Berikut merupakan hari besar bagi umat Hindu di Indonesia:
Hari raya nyepi merupakan hari suci bagi umat hindu dan dirayakan pada tahun baru saka. Makna dalam perayaan nyepi yaitu sebagai hari kebangkitan, hari toleransi, hari pembaruan, hari kebersamaan, hari kedamaian hingga hari kerukunan nasional.
Tahun baru Saka di Bali akan dimulai dengan aktivitas menyepi, dimana aktivitas yang biasa kita lakukan atau berjalan tidak ada. Semua kegiatan di sana ditiadakan, termasuk pelayanan umum.

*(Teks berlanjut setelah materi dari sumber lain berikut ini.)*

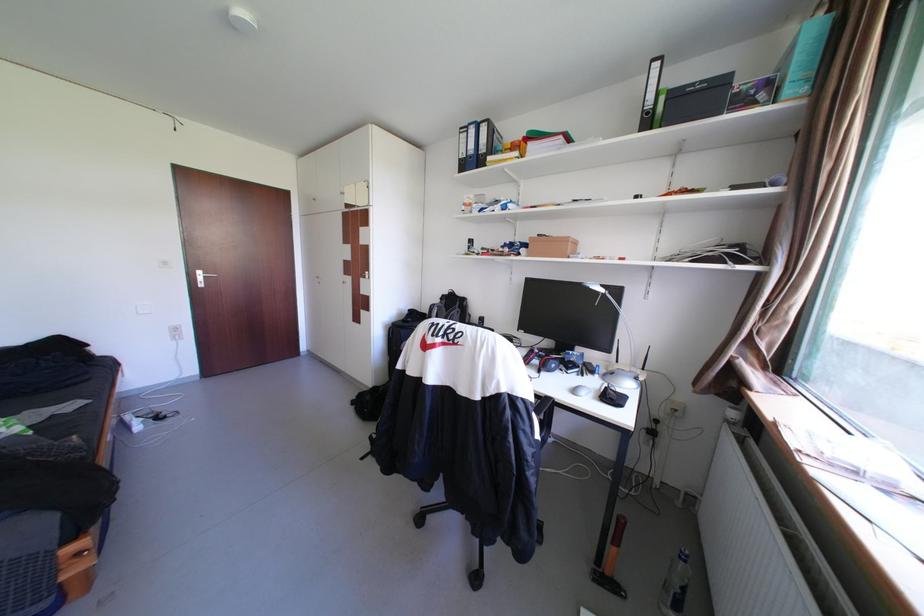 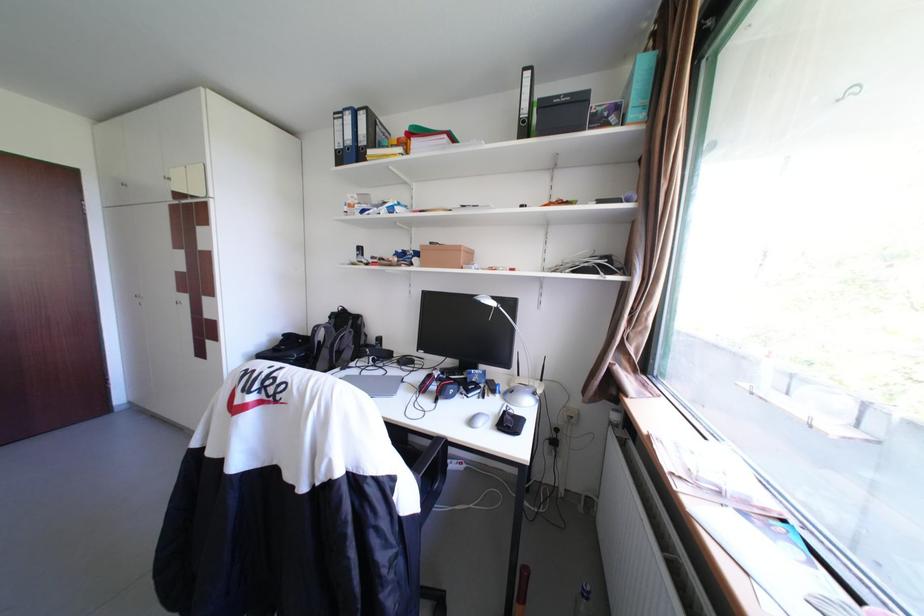 Locate, in the second image, the point that corresponds to (537,361) in the first image.

(433, 389) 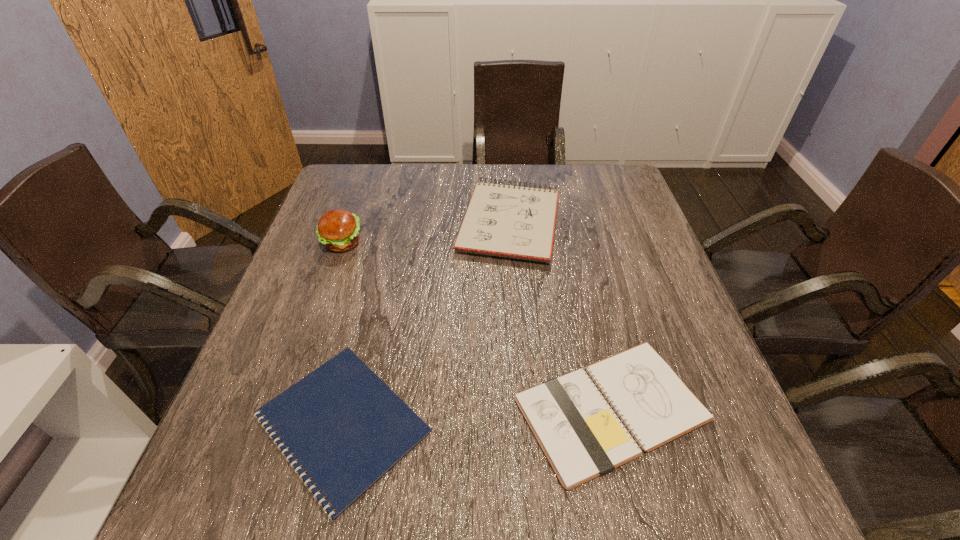 The width and height of the screenshot is (960, 540). In order to click on free spot between the third tallest object and the farthest notepad in this screenshot , I will do `click(560, 316)`.

Locate an element on the screen. Image resolution: width=960 pixels, height=540 pixels. the third closest object to the leftmost notepad is located at coordinates (338, 230).

Identify which object is located as the second nearest to the shortest object. Please provide its 2D coordinates. Your answer should be formatted as a tuple, i.e. [(x, y)], where the tuple contains the x and y coordinates of a point satisfying the conditions above.

[(517, 222)]

Locate an element on the screen. This screenshot has height=540, width=960. notepad object that ranks as the second closest to the leftmost notepad is located at coordinates (517, 222).

This screenshot has width=960, height=540. In order to click on the second closest notepad relative to the third tallest object in this screenshot , I will do `click(517, 222)`.

You are a GUI agent. You are given a task and a screenshot of the screen. Output one action in this format:
    pyautogui.click(x=<x>, y=<y>)
    Task: Click on the vacant space that satisfies the following two spatial constraints: 1. on the back side of the shortest object; 2. on the left side of the farthest notepad
    The height and width of the screenshot is (540, 960).
    Given the screenshot: What is the action you would take?
    pyautogui.click(x=391, y=222)

The width and height of the screenshot is (960, 540). I want to click on free location that satisfies the following two spatial constraints: 1. on the front side of the third tallest object; 2. on the right side of the tallest notepad, so click(x=524, y=409).

You are a GUI agent. You are given a task and a screenshot of the screen. Output one action in this format:
    pyautogui.click(x=<x>, y=<y>)
    Task: Click on the free space that satisfies the following two spatial constraints: 1. on the back side of the leftmost notepad; 2. on the left side of the tallest notepad
    Image resolution: width=960 pixels, height=540 pixels.
    Given the screenshot: What is the action you would take?
    pyautogui.click(x=391, y=222)

Where is `free region that satisfies the following two spatial constraints: 1. on the back side of the hamburger; 2. on the left side of the tallest notepad`? free region that satisfies the following two spatial constraints: 1. on the back side of the hamburger; 2. on the left side of the tallest notepad is located at coordinates (349, 222).

I want to click on free space that satisfies the following two spatial constraints: 1. on the front side of the tallest object; 2. on the right side of the third tallest object, so click(x=283, y=409). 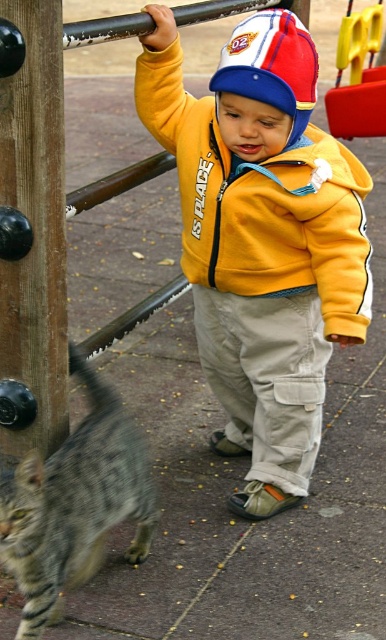 Can you confirm if brown wooden pole at left is taller than gray striped fur at lower left?

Yes, brown wooden pole at left is taller than gray striped fur at lower left.

Which is in front, point (25, 4) or point (123, 458)?

Point (25, 4) is more forward.

Which is behind, point (25, 337) or point (16, 545)?

Positioned behind is point (25, 337).

The height and width of the screenshot is (640, 386). What are the coordinates of `brown wooden pole at left` in the screenshot? It's located at (35, 225).

Who is positioned more to the right, yellow fleece jacket at center or gray striped fur at lower left?

yellow fleece jacket at center is more to the right.

Can you confirm if yellow fleece jacket at center is thinner than gray striped fur at lower left?

No.

Describe the element at coordinates (262, 240) in the screenshot. I see `yellow fleece jacket at center` at that location.

Locate an element on the screen. yellow fleece jacket at center is located at coordinates (262, 240).

Who is more forward, (x=289, y=74) or (x=13, y=97)?

Point (x=13, y=97)

Between point (231, 244) and point (25, 349), which one is positioned in front?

Saat menyepi, umat Hindu akan melakukan permohonan kepada Tuhan agar menyucikan Bhuana Alit (alam manusia) dan Bhuana Agung (alam semesta).
Berbagai rangkaian upacara pun dilakukan umat Hindu sebelum Hari Raya Nyepi. Diantaranya Melasti, Tawur (Pecaruan) dan Pengrupukan.
2. Hari Raya Siwaratri
Syiwaratri atau Siwaratri atau Maha Sivaratri merupakan suatu festival dan hari raya umat Hindu yang diselenggarakan setiap tahun untuk memperingati hari turunnya Syiwa.
Perayaan ini juga dikenal dengan sebutan padmarajaratri. Yang mana festival ini akan diperingati setiap tahun pada malam ke-13/hari ke-14 di bulan Magha dalam penanggalan Hindu.
Festival ini digelar dengan memberikan sembahan berupa daun Bael atau Bilwa kepada Syiwa, kemudian sepanjang hari akan berpuasa dan sepanjang malam bergadang.
Sepanjang hari semua pemuja melafalkan mantra suci Pancaaksara yang ditujukan kepada Tuhan dengan mengucapka“Om Nama Siwaya”.